STOCKHOLM – Swedish wireless equipment maker LM Ericsson saw its second-quarter profits slashed to almost a third as sales of network infrastructure slowed in China and Russia and the company focused on the more stable – but less profitable – business of offering support services to operators.

The Stockholm-based company reported Wednesday a worse-than-expected net profit of 1.1 billion kronor ($156 million) for the three-month period, down from the 3.1 billion kronor in the same period a year ago.

The Networks unit, which sells telecommunications infrastructure, contributed significantly less to total sales as the weak economy weighed on demand. The Global Services unit, which offers maintenance and support for the networks, saw higher sales. The net effect of the shift in sales between the divisions was to pressure the company’s overall profit margins.

The poor performance in Networks was largely attributed to lower business activity in China as well as slower operator investments in Russia. The company’s profits were also hit by challenges faced by its ST-Ericsson chip-making joint venture, owned together with STMicroelectronics N.V., whose sales of new products have suffered.

CEO Hans Vestberg defended the tight squeeze his company is seeing on its margins, saying that the focus shift will pay off in the longer term.

“In 2010 we made a conscious decision to gain market share and increase technology and services leadership, well aware of the short-term profitability pressure,” he said. “Our focus is now on translating these gains into sustainable profitable growth.”

Vestberg said the number of global smartphone subscriptions are expected to grow from the current 700 million to some three billion in 2017, adding that “based on these drivers, we see an increasing focus from our customers on network performance and quality of service.

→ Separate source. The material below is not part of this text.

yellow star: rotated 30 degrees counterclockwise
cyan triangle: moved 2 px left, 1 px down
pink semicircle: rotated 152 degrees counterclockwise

This will require continuous operator investments in hardware, software and services.”

The drop in profitability still disappointed market-watchers however, sending the shares down almost 5 per cent to 56 kronor ($7.98) in early morning trade on the Stockholm stock exchange.

Revenues in the quarter came to 55.32 million kronor, up from 54.77 kronor, while gross margin contracted to 32 per cent from 37.8 per cent.

Greger Johansson, an analyst with research firm Redeye in Stockholm, said the negatives outdid the positives, with results from the Networks unit disappointing the most. “Sure, Global Services will become the largest unit in a few years from now – it’s a stable business area less dependent on direct sales and with a lot of maintenance work and which carries more of a consultancy role,” he said, “but Networks has been a good lever.”